The market had a distinctly defensive stance with the 50 Leaders down -0.6% while the Small Ordinaries was down -1.8%. The best performing sector was a defensive sector (Telecommunications) which scored a +1.2%. (Eat your heart out, Futures Fund.)

The chart below shows the Advance/Decline Ratio has reached a level where a short term bounce is likely. I still think the market still has some way to go before a definite turn-around. So a bounce might just be enough to suck a few bulls back into the market, just in time to bash them again. But - for the time being - I'll be surprised if the market goes below 4800. So there's probably more chop to come. And both bulls and bears will get sliced up.

I may have some more comments later tonight.

Cheers
Red

Email Subscription List.

For those of you on the email subscription list - just in case you missed it - Woodside and Woolworths both gave sell signals yesterday when they crossed below the 150-Day Moving Average.

Cheers
Red

Final Comments, 20/1/2010

Well - I've done a lot of number crunching . . . and there's really not much change.

Today was a big reversal day. So What? It was an inside day. And the XAO remains within its trading range. So . . . it was a day of indecision.

Nothing in the 50 Leaders or the Advancers/Decliners stood out as being of any consequence. The Industry Sectors were all over the shop - typical of a non-trend day. Some up. Some down. The 50-Leaders were up a bit. The Small Ordinaries were up a bit more. But not enough either way to say that the Risk Taking or Risk Avoidance was upper most.

So - we're stuck in a trading range.

The market will tell us very soon which way it is going to go.

Cheers
Red

Tuesday, January 19, 2010

Initial Comments, 20/01/2010

Once again I'm showing an intra-day chart which clearly shows that the XAO remains within a trading range.
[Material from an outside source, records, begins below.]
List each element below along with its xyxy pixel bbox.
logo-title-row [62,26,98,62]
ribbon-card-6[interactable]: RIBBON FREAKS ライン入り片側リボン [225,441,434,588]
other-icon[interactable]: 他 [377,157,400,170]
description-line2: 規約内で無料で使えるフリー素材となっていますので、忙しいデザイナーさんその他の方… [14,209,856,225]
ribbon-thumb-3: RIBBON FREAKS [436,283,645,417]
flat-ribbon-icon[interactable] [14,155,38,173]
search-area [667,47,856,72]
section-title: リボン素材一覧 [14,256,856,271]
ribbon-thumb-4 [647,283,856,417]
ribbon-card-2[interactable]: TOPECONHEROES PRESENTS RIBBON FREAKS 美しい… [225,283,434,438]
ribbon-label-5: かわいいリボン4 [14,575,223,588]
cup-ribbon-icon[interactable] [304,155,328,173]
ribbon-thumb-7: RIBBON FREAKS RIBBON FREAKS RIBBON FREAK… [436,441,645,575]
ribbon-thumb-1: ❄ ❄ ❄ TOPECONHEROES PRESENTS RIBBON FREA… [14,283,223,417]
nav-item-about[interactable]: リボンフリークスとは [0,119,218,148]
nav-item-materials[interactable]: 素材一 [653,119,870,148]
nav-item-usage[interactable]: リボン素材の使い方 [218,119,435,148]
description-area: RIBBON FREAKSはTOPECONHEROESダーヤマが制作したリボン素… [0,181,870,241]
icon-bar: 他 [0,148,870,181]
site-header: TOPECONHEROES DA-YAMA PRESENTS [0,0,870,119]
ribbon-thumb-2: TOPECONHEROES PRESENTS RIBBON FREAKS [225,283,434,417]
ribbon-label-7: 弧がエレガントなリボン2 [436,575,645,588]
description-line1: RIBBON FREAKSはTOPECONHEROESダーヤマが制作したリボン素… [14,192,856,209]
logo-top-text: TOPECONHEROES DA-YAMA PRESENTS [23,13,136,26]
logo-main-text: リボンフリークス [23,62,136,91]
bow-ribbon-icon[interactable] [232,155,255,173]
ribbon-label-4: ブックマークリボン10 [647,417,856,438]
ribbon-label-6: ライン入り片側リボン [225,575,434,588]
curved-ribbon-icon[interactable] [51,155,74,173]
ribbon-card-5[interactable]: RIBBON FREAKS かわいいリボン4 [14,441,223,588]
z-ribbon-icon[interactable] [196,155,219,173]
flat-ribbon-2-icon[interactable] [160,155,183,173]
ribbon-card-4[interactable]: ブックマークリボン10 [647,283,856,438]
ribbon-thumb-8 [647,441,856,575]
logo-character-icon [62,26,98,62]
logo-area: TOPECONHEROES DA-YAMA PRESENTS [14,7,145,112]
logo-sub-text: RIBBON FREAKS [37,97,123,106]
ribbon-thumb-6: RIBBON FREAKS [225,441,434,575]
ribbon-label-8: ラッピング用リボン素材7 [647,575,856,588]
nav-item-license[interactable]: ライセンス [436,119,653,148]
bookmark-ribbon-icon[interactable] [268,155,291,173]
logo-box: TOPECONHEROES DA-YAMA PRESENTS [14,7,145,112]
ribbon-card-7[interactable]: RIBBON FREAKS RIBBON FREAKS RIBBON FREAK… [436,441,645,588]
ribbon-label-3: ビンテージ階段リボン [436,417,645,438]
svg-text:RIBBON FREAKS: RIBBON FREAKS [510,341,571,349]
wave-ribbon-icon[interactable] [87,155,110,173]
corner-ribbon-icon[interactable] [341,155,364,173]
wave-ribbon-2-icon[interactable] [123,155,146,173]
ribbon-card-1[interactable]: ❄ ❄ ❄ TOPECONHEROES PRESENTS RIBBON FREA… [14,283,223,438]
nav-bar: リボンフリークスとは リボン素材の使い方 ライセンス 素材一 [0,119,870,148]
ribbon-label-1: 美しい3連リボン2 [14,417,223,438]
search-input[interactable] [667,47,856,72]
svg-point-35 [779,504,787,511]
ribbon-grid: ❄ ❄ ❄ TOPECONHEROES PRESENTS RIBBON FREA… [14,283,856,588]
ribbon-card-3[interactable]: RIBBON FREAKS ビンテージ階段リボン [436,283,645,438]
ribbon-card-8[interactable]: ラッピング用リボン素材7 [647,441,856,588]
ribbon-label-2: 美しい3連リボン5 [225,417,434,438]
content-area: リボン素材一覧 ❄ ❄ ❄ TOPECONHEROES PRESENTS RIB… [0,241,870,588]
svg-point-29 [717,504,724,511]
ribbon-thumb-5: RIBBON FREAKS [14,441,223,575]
This range basically stretches from 4885 to 4950 - only 65 points.

A move one way or the other out of the range should determine future direction for a while - maybe a week or so.

I still expect the market to fall a little - down to the November high before making another move. The November high was at 4817 - not that far away.

The market has now made no progress since mid-October - three months of no progress.

I'll be making further comments later tonight after I've done some more detailed analysis.

Cheers
Red

Final Comments, 19/1/2010




(Click on chart to get a larger view.)

The above chart shows the structure of the 50 Leaders in relation to the 10-Day, 50-Day and 150-Day Moving Averages.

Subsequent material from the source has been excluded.